**ASSIGNMENT**
From the data that follows, print exactly the lines starting at the one containing "EINTRACHT GEWINNT TEST GEGEN HULL CITY" and ending at the one containing "Top-Meldungen"; include both of them and nothing more.

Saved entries

-- Opening Marker --

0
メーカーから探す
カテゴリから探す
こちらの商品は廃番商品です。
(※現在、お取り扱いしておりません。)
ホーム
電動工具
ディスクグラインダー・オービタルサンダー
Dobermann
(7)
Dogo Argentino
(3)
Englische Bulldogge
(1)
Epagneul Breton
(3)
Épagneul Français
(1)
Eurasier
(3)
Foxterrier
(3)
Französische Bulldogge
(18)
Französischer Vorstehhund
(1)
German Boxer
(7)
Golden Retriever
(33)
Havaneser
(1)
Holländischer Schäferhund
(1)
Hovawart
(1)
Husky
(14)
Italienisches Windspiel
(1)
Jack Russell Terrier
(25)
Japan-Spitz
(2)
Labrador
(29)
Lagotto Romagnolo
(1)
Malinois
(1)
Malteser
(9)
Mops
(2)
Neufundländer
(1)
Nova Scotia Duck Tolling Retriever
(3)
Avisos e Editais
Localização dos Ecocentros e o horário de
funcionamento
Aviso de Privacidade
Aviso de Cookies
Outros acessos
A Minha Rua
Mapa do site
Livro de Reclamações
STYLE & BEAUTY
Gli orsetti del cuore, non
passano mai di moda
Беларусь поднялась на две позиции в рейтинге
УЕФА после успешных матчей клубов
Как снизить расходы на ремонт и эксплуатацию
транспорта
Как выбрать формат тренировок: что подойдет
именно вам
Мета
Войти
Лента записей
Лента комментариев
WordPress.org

-- Closing Marker --
-- Opening Marker --

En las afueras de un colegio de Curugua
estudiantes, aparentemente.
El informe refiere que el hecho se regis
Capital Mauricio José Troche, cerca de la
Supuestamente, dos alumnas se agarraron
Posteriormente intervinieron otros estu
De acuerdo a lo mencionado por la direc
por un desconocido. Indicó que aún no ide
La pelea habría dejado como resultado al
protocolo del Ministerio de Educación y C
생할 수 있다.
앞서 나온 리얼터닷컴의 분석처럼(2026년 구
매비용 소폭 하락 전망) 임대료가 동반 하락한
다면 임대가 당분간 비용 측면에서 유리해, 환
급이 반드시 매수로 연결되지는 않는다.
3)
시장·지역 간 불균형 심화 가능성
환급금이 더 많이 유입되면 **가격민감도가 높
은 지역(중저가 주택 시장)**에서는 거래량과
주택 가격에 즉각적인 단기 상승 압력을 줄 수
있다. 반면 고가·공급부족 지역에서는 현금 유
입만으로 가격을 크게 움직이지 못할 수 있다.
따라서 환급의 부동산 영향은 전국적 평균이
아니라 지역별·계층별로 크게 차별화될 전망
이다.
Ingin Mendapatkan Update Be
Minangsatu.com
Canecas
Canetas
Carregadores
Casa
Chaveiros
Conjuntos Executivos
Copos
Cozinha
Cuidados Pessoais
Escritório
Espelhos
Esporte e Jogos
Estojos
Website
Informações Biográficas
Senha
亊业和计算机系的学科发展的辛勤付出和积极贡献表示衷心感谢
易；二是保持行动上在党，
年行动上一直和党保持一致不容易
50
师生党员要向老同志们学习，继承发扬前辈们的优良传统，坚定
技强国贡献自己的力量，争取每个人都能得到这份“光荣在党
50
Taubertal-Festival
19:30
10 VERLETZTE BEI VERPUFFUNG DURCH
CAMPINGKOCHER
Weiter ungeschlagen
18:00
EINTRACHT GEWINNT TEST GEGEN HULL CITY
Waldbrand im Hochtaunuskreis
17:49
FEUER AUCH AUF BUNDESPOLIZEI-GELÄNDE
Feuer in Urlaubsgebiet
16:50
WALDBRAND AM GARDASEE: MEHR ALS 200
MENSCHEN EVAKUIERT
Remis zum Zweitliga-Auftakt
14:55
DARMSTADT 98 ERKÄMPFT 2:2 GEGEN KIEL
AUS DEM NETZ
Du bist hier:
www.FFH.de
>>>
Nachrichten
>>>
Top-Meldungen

-- Closing Marker --

**WRITTEN ANSWER**
EINTRACHT GEWINNT TEST GEGEN HULL CITY
Waldbrand im Hochtaunuskreis
17:49
FEUER AUCH AUF BUNDESPOLIZEI-GELÄNDE
Feuer in Urlaubsgebiet
16:50
WALDBRAND AM GARDASEE: MEHR ALS 200
MENSCHEN EVAKUIERT
Remis zum Zweitliga-Auftakt
14:55
DARMSTADT 98 ERKÄMPFT 2:2 GEGEN KIEL
AUS DEM NETZ
Du bist hier:
www.FFH.de
>>>
Nachrichten
>>>
Top-Meldungen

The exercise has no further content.